Work to complete:
Leave the pictures behind and reproduce every line of the listing exactly.

Recorded information:
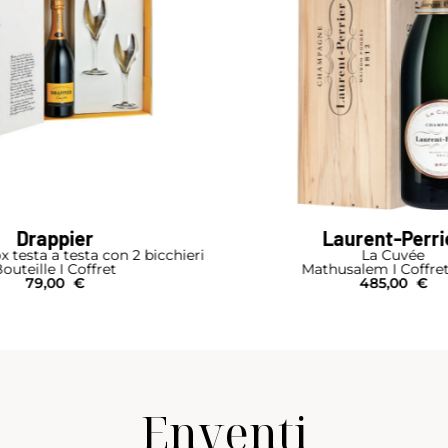
Laurent-Perrier
Laurent-Perr
La Cuvée
La Cuvée
husalem I Coffret Bois
Jéroboam I Coffre
485,00
€
295,00
€
Enventi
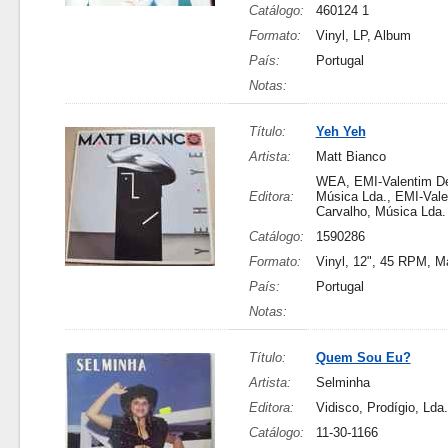
Catálogo:
460124 1
Formato:
Vinyl, LP, Album
País:
Portugal
Notas:
Título:
Yeh Yeh
Artista:
Matt Bianco
WEA, EMI-Valentim De
Editora:
Música Lda., EMI-Val
Carvalho, Música Lda.
Catálogo:
1590286
Formato:
Vinyl, 12", 45 RPM, M
País:
Portugal
Notas:
Título:
Quem Sou Eu?
Artista:
Selminha
Editora:
Vidisco, Prodígio, Lda.
Catálogo:
11-30-1166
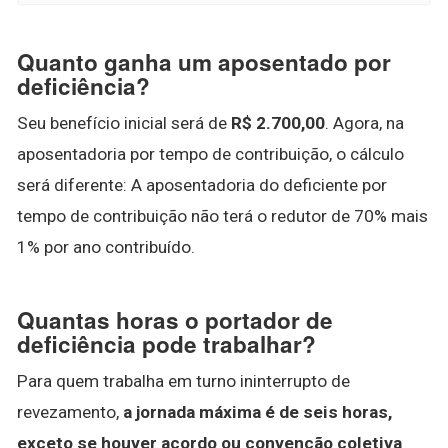
Quanto ganha um aposentado por
deficiência?
Seu benefício inicial será de
R$ 2.700,00
. Agora, na
aposentadoria por tempo de contribuição, o cálculo
será diferente: A aposentadoria do deficiente por
tempo de contribuição não terá o redutor de 70% mais
1% por ano contribuído.
Quantas horas o portador de
deficiência pode trabalhar?
Para quem trabalha em turno ininterrupto de
revezamento,
a jornada máxima é de seis horas,
exceto se houver acordo ou convenção coletiva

Finished task:
Laurent-Perrier
Laurent-Perr
La Cuvée
La Cuvée
husalem I Coffret Bois
Jéroboam I Coffre
485,00
€
295,00
€
Enventi
Catálogo:
460124 1
Formato:
Vinyl, LP, Album
País:
Portugal
Notas:
Título:
Yeh Yeh
Artista:
Matt Bianco
WEA, EMI-Valentim De
Editora:
Música Lda., EMI-Val
Carvalho, Música Lda.
Catálogo:
1590286
Formato:
Vinyl, 12", 45 RPM, M
País:
Portugal
Notas:
Título:
Quem Sou Eu?
Artista:
Selminha
Editora:
Vidisco, Prodígio, Lda.
Catálogo:
11-30-1166
Quanto ganha um aposentado por
deficiência?
Seu benefício inicial será de
R$ 2.700,00
. Agora, na
aposentadoria por tempo de contribuição, o cálculo
será diferente: A aposentadoria do deficiente por
tempo de contribuição não terá o redutor de 70% mais
1% por ano contribuído.
Quantas horas o portador de
deficiência pode trabalhar?
Para quem trabalha em turno ininterrupto de
revezamento,
a jornada máxima é de seis horas,
exceto se houver acordo ou convenção coletiva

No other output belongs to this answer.